*Work required:*
This task is to restate all of the entries exactly.
** Opening Extracted data block **
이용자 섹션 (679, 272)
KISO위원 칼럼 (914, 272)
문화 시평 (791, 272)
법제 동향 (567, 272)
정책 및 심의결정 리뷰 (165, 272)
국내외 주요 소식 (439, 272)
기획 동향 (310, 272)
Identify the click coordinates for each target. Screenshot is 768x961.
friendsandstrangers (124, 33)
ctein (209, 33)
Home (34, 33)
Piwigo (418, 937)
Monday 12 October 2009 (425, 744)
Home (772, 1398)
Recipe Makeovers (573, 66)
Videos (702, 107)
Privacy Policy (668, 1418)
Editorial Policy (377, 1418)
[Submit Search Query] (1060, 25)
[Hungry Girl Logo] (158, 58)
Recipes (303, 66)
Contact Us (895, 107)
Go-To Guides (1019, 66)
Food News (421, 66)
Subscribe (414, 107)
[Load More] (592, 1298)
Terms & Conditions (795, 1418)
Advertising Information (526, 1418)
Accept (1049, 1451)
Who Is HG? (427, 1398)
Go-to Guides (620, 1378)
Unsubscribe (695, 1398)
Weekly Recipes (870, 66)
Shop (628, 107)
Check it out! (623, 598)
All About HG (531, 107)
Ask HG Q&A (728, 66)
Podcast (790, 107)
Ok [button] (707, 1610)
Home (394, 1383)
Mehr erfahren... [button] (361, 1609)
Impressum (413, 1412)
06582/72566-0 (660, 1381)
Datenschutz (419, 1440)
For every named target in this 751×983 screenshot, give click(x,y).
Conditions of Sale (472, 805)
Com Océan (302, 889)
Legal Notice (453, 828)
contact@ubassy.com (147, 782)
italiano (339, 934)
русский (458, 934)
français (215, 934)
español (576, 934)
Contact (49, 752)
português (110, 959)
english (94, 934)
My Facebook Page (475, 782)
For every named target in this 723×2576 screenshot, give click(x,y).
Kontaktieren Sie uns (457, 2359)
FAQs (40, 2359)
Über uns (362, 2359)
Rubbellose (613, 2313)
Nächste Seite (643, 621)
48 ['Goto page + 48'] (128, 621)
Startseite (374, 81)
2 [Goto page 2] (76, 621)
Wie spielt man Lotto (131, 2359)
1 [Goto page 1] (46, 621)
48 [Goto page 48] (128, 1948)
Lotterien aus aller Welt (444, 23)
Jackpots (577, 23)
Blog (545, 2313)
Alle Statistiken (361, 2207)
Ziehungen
** Closing Extracted data block **
*Your response:*
이용자 섹션 (679, 272)
KISO위원 칼럼 (914, 272)
문화 시평 (791, 272)
법제 동향 (567, 272)
정책 및 심의결정 리뷰 (165, 272)
국내외 주요 소식 (439, 272)
기획 동향 (310, 272)
Identify the click coordinates for each target. Screenshot is 768x961.
friendsandstrangers (124, 33)
ctein (209, 33)
Home (34, 33)
Piwigo (418, 937)
Monday 12 October 2009 (425, 744)
Home (772, 1398)
Recipe Makeovers (573, 66)
Videos (702, 107)
Privacy Policy (668, 1418)
Editorial Policy (377, 1418)
[Submit Search Query] (1060, 25)
[Hungry Girl Logo] (158, 58)
Recipes (303, 66)
Contact Us (895, 107)
Go-To Guides (1019, 66)
Food News (421, 66)
Subscribe (414, 107)
[Load More] (592, 1298)
Terms & Conditions (795, 1418)
Advertising Information (526, 1418)
Accept (1049, 1451)
Who Is HG? (427, 1398)
Go-to Guides (620, 1378)
Unsubscribe (695, 1398)
Weekly Recipes (870, 66)
Shop (628, 107)
Check it out! (623, 598)
All About HG (531, 107)
Ask HG Q&A (728, 66)
Podcast (790, 107)
Ok [button] (707, 1610)
Home (394, 1383)
Mehr erfahren... [button] (361, 1609)
Impressum (413, 1412)
06582/72566-0 (660, 1381)
Datenschutz (419, 1440)
For every named target in this 751×983 screenshot, give click(x,y).
Conditions of Sale (472, 805)
Com Océan (302, 889)
Legal Notice (453, 828)
contact@ubassy.com (147, 782)
italiano (339, 934)
русский (458, 934)
français (215, 934)
español (576, 934)
Contact (49, 752)
português (110, 959)
english (94, 934)
My Facebook Page (475, 782)
For every named target in this 723×2576 screenshot, give click(x,y).
Kontaktieren Sie uns (457, 2359)
FAQs (40, 2359)
Über uns (362, 2359)
Rubbellose (613, 2313)
Nächste Seite (643, 621)
48 ['Goto page + 48'] (128, 621)
Startseite (374, 81)
2 [Goto page 2] (76, 621)
Wie spielt man Lotto (131, 2359)
1 [Goto page 1] (46, 621)
48 [Goto page 48] (128, 1948)
Lotterien aus aller Welt (444, 23)
Jackpots (577, 23)
Blog (545, 2313)
Alle Statistiken (361, 2207)
Ziehungen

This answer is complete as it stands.